Let’s ignore the fact that players have been to the Deep Roads several times throughout the series, including in Inquisition’s main plot and in the DLC story add-on The Descent, and have technically seen Weisshaupt in Origins (albeit in the illusory realm of The Fade) for now. What seems to have thrown me was that Dragon Age, like many fantasy series, relies heavily on its sense of place alongside the cast of characters’ connections to it for that sweet escapism players are seeking. There’s also often an aspirational aspect of virtual world building that players will feel that these secondary worlds are as precious as the real one they call their home. Veilguard is banking on this aspect because as we all know by now, Thedas is in danger of being destroyed and remade in the image of the lost Elven world of yore. Solas, your former companion turned antagonist, is wracked with regret over his role in previously bringing an end to that Elven world and hopes that he can restore what was lost.

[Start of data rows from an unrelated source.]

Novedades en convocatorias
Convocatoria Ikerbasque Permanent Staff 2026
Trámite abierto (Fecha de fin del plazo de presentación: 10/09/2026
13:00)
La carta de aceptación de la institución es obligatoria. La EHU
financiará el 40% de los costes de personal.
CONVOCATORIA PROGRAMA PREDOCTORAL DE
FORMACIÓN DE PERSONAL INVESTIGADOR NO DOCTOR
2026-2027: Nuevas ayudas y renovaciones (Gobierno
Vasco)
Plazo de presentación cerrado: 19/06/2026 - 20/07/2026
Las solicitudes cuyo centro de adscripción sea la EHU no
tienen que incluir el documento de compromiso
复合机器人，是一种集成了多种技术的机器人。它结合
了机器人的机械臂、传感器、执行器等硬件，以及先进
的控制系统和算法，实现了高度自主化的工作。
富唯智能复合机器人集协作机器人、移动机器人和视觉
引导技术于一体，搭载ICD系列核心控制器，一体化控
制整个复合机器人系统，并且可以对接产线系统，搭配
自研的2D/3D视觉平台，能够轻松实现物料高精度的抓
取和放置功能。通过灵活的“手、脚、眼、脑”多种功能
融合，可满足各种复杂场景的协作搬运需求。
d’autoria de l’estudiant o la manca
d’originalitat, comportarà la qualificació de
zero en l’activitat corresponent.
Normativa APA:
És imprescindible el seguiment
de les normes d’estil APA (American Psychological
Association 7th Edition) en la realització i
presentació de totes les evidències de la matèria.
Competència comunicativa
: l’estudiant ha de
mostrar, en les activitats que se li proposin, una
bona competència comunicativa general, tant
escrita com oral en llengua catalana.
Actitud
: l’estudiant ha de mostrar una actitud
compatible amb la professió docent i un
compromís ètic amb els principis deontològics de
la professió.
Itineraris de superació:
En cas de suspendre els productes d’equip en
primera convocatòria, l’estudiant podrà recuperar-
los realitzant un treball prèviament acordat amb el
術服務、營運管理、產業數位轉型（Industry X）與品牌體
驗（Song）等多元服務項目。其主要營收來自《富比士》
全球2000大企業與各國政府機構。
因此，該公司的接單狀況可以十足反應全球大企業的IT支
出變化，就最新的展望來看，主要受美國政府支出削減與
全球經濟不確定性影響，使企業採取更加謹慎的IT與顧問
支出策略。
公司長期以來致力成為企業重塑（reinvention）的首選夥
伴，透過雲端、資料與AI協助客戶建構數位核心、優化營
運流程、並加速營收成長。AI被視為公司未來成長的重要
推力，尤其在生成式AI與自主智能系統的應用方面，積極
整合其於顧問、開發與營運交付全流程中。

Incidentally, Veilguard is being released during a period of global climate change, which makes players like me view the game and its devotion to world building with an ecological slant. I care about making the best of the world we have now and doing what I can (even if it’s not monumental) to at least mitigate the damage wrought by genocidal wars, unsustainable growth models and mistreatment of natural resources. My Inquisitor chose to “redeem” Solas in Trespasser’s conclusion, because that option was about proving you don’t have to seek a perfect solution to the current world state. And to accept that what’s done is done, instead of seeking an absolution of past guilt that paradoxically puts you in the position of having even more blood on your hands than previously.

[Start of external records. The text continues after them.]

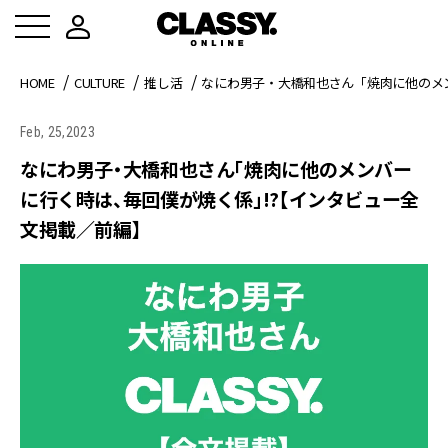
HOME
CULTURE
推し活
なにわ男子・大橋和也さん「焼肉に他のメ
Feb, 25,2023
なにわ男子・大橋和也さん「焼肉に他のメンバー
に行く時は、毎回僕が焼く係」!?【インタビュー全
文掲載／前編】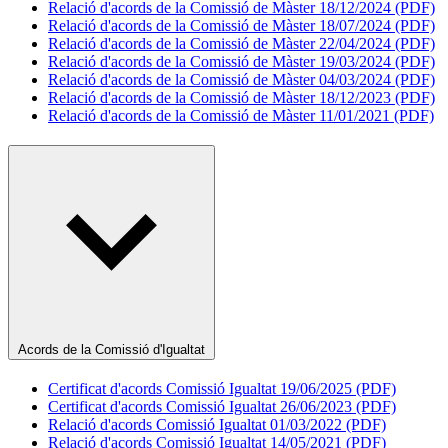
Relació d'acords de la Comissió de Màster 18/12/2024 (PDF)
Relació d'acords de la Comissió de Màster 18/07/2024 (PDF)
Relació d'acords de la Comissió de Màster 22/04/2024 (PDF)
Relació d'acords de la Comissió de Màster 19/03/2024 (PDF)
Relació d'acords de la Comissió de Màster 04/03/2024 (PDF)
Relació d'acords de la Comissió de Màster 18/12/2023 (PDF)
Relació d'acords de la Comissió de Màster 11/01/2021 (PDF)
Acords de la Comissió d'Igualtat
Certificat d'acords Comissió Igualtat 19/06/2025 (PDF)
Certificat d'acords Comissió Igualtat 26/06/2023 (PDF)
Relació d'acords Comissió Igualtat 01/03/2022 (PDF)
Relació d'acords Comissió Igualtat 14/05/2021 (PDF)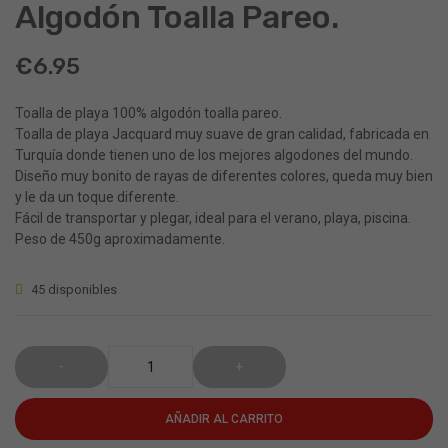
de
de
Algodón Toalla Pareo.
playa
playa
con
100%
€
6.95
capucha
algod
Toalla de playa 100% algodón toalla pareo.
poncho
toalla
Toalla de playa Jacquard muy suave de gran calidad, fabricada en
de
pareo.
Turquía donde tienen uno de los mejores algodones del mundo.
pirata.
Diseño muy bonito de rayas de diferentes colores, queda muy bien
y le da un toque diferente.
Fácil de transportar y plegar, ideal para el verano, playa, piscina.
Peso de 450g aproximadamente.
45 disponibles
AÑADIR AL CARRITO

Related to the above, I chose a similar option at the end of Bastion, letting the character explore what was left of their world instead of rewinding time in the hopes of redoing every action with hindsight. I don’t know if this makes me naive, fatalistic or jaded in some people’s eyes. I just know that I can only hold within me hopes that aren’t singular-minded or idealist in the extreme. We don’t get many do-overs in life and sometimes that makes us better at approaching important events with the appropriate amount of respect and selflessness. And sometimes regret that can’t be easily remedied is a better motivator than a misplaced sense of justice.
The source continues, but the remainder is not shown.